The results of the study, recently published online in the Journal of Herpetology, could help park managers better understand the water quality constraints on which streams are suitable for salamanders to occupy. That could give clues to this causes behind potential shifts in salamander populations that the Park Service’s monitoring might reveal.

Grant’s study targeted the Northern two-lined, red and dusky salamander species in Prince William Forest Park, Chesapeake and Ohio Canal National Historical Park, and Rock Creek Park. The best time to find those species is in June and July, a famously muggy time in the D.C. region. That would ordinarily make the legwork of a scientific animal survey all the more grueling, but Grant said the parks’ bottomland hardwood forests produce a cooler microclimate that makes the work easier.

“It’s a nice place to work in the heat and humidity of Mid-Atlantic summers,” he said.

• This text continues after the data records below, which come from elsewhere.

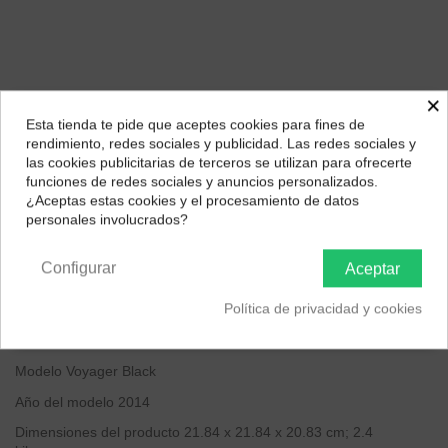
×
Descripción
Esta tienda te pide que aceptes cookies para fines de
¿Dónde deseas recibir tu pedido?
Marca
JBL
rendimiento, redes sociales y publicidad. Las redes sociales y
las cookies publicitarias de terceros se utilizan para ofrecerte
Configuración del canal de sonido Surround del altavoz
2.1
Selecciona tu ubicación para mostrarte los precios e
funciones de redes sociales y anuncios personalizados.
impuestos correctos para tu región.
¿Aceptas estas cookies y el procesamiento de datos
Dimensiones del producto: largo x ancho x alto
21.8 x 21.8 x 20.8
personales involucrados?
centímetros
Península y Baleares
Canarias
Relación de señal/ruido
80 dB
Configurar
Aceptar
Peso del producto
5.29 Libras
Política de privacidad y cookies
Detalles técnicos
Marca
‎JBL
Modelo
‎Voyager Black
Año del modelo
‎2014
Dimensiones del producto
‎21.84 x 21.84 x 20.83 cm; 2.4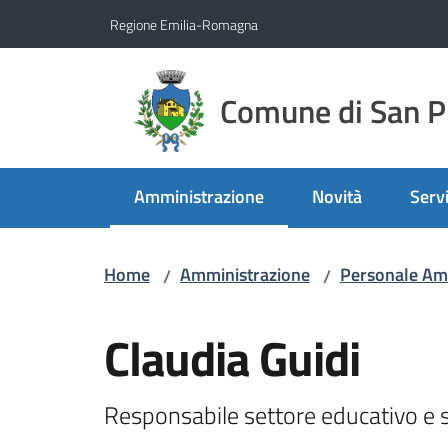
Vai al contenuto
Vai alla navigazione
Vai al footer
Regione Emilia-Romagna
Comune di San Pi
Amministrazione
Novità
Servi
Menu selezionato
Home
Amministrazione
Personale Am
/
/
Salta al contenuto
Claudia Guidi
Responsabile settore educativo e s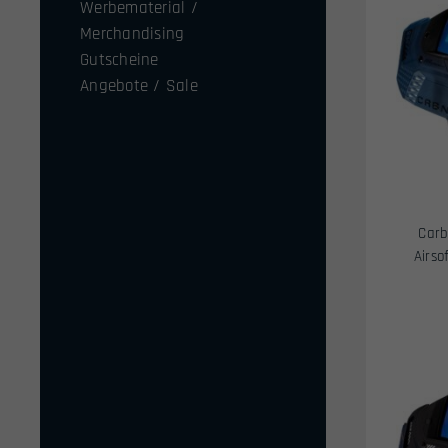
Werbematerial /
Merchandising
Gutscheine
Angebote / Sale
Carb
Airso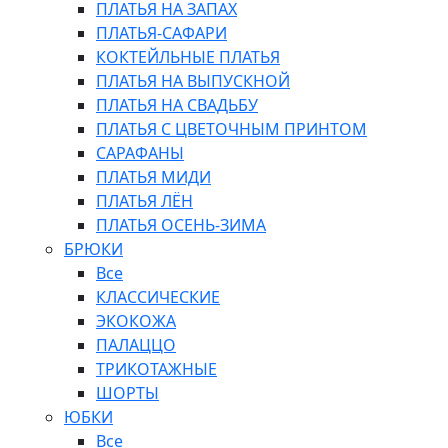
ПЛАТЬЯ НА ЗАПАХ
ПЛАТЬЯ-САФАРИ
КОКТЕЙЛЬНЫЕ ПЛАТЬЯ
ПЛАТЬЯ НА ВЫПУСКНОЙ
ПЛАТЬЯ НА СВАДЬБУ
ПЛАТЬЯ С ЦВЕТОЧНЫМ ПРИНТОМ
САРАФАНЫ
ПЛАТЬЯ МИДИ
ПЛАТЬЯ ЛЁН
ПЛАТЬЯ ОСЕНЬ-ЗИМА
БРЮКИ
Все
КЛАССИЧЕСКИЕ
ЭКОКОЖА
ПАЛАЦЦО
ТРИКОТАЖНЫЕ
ШОРТЫ
ЮБКИ
Все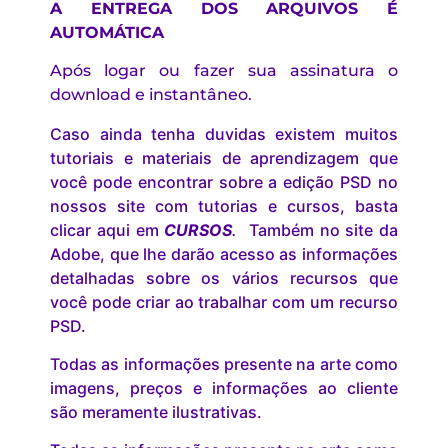
A ENTREGA DOS ARQUIVOS É
AUTOMÁTICA
Após logar ou fazer sua assinatura o
download e instantâneo.
Caso ainda tenha duvidas existem muitos
tutoriais e materiais de aprendizagem que
você pode encontrar sobre a edição PSD no
nossos site com tutorias e cursos, basta
clicar aqui em
CURSOS
.
Também no site da
Adobe, que lhe darão acesso as informações
detalhadas sobre os vários recursos que
você pode criar ao trabalhar com um recurso
PSD.
Todas as informações presente na arte como
imagens, preços e informações ao cliente
são meramente ilustrativas.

Grant's data suggest a stream water temperature increase,  would lower the probability of occupancy by both red salamanders, pictured here, and dusky salamanders. (Credit: Brad Glorioso/USGS)

Grant’s data suggest a stream water temperature increase, would lower the probability of occupancy by both red salamanders, pictured here, and dusky salamanders. (Credit: Brad Glorioso/USGS)

Grant spent long days hunched over streams, overturning rocks and other cover with his aquarium net at the ready to snatch any larval, juvenile or adult salamanders that appeared. Captured animals were held on the banks in plastic bags before being identified and released back into the stream. Stream water temperature, specific conductance and pH were measured in the field with a handheld multiparameter meter. Nutrient concentrations were determined in the laboratory from water samples.

Grant plugged the water quality and salamander data into a model that evaluates the relative influence of each parameter on whether any of the surveyed species would occupy a stream segment. Temperature proved to be overwhelmingly important in the streams Grant sampled in the year that he sampled them. The model showed more uncertainty over the importance of the other stream variables.

“I wouldn’t conclude from this study that pH is not important for salamander occupancy,” Grant said. “It just was not as important as temperature given the range of pH levels we observed in our sample.”

Knowing that temperature is important to salamander occupancy could help the Park Service project how the distribution of these species might change given a rise in stream temperatures, Grant said.

Even though Grant describes the work of sampling stream salamanders backbreaking, he said the work is fun and he wouldn’t do it if it weren’t.

“It’s backbreaking because you’re bending over the stream for 10 or 12 hours a day trying to catch these little guys,” Grant said. “But it beats sitting in an office.”